Gilles Epié is a French chef who was the youngest chef in the world to receive a Michelin Star at the age of 22. He was the owner and executive chef of Citrus Etoile restaurant in Paris near the Champs-Élysées which he operated with his wife Elizabeth from 2005 to 2017. As of 2022, he works as the executive chef of L'Avant-Garde, a modern French brasserie in Georgetown, Washington, D.C.

==Career==
Born in Nantes, Epié started working at the age of 14 and trained with Alain Senderens and Alain Ducasse at Lucas-Carton in Paris. He received his first Michelin Star in 1980 at Le Pavillon des Princes, near Paris.

In 1995, Epié worked as head chef of the French restaurant L'Orangerie in Los Angeles. He left in 1997 to operate the Beverly Hills restaurant Chez Gilles, which he purchased along with partner Jean Denoyer.

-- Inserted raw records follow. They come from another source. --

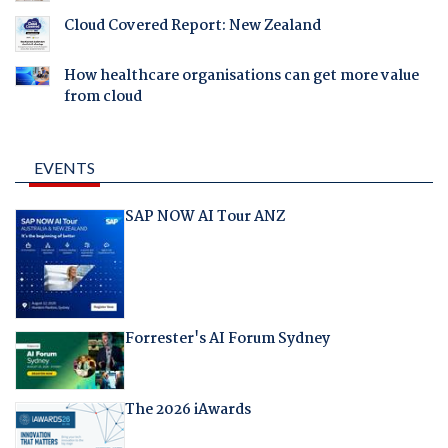
Cloud Covered Report: New Zealand
How healthcare organisations can get more value
from cloud
EVENTS
SAP NOW AI Tour ANZ
Forrester's AI Forum Sydney
The 2026 iAwards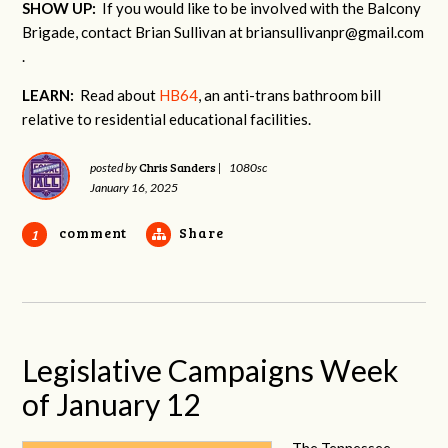
SHOW UP:
If you would like to be involved with the Balcony
Brigade, contact Brian Sullivan at
briansullivanpr@gmail.com
.
LEARN:
Read about
HB64
, an anti-trans bathroom bill
relative to residential educational facilities.
Chris Sanders
posted by
|
1080sc
January 16, 2025
comment
Share
1
Legislative Campaigns Week
of January 12
The Tennessee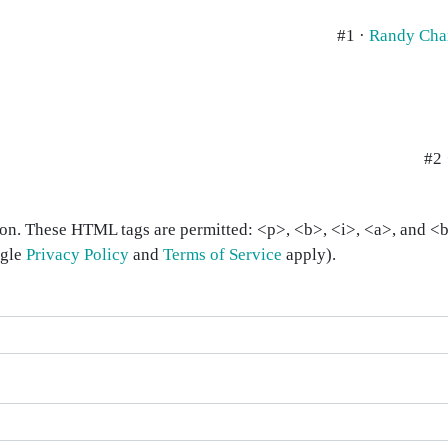
#1 ·
Randy Cha
#2 
on. These HTML tags are permitted: <p>, <b>, <i>, <a>, and <bl
ogle
Privacy Policy
and
Terms of Service
apply).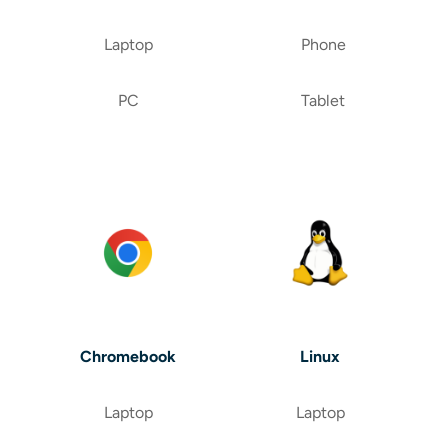
Laptop
Phone
PC
Tablet
Chromebook
Linux
Laptop
Laptop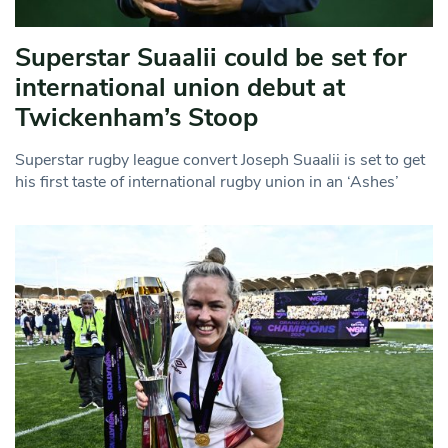
Superstar Suaalii could be set for
international union debut at
Twickenham’s Stoop
Superstar rugby league convert Joseph Suaalii is set to get
his first taste of international rugby union in an ‘Ashes’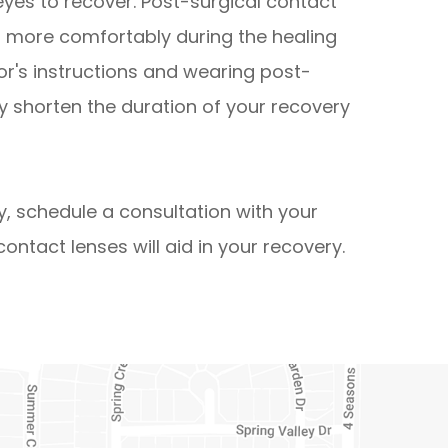
yes to recover. Post-surgical contact
es more comfortably during the healing
tor's instructions and wearing post-
ly shorten the duration of your recovery
y, schedule a consultation with your
ontact lenses will aid in your recovery.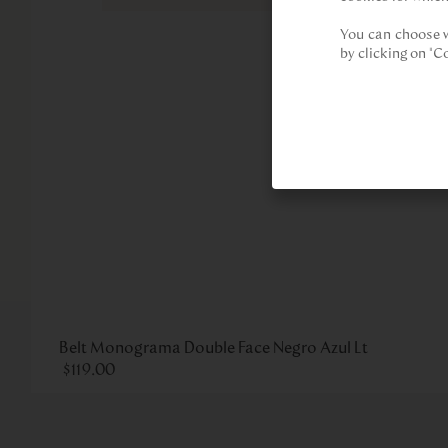
You can choose w
by clicking on "C
Belt Monograma Double Face Negro Azul Lt
$
119
.
00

In 2005 Epié returned to Paris with his wife and opened the Citrus Etoile restaurant. In April 2013, Epié opened Frenchy's, a Parisian-style brasserie within Charles de Gaulle Airport's International Terminal 2. In 2018, Epié sold Citrus Etoile, moved to the United States, and became the corporate executive chef at Juvia, Miami Beach. In 2019, he became the culinary director and executive chef of the Montage Beverly Hills Hotel.

Epié also took part in various celebrity chef events in France and the United States from 2012 through 2019. He and his wife Elizabeth have starred in two French shows, one of which featured his restaurant Citrus Etoile.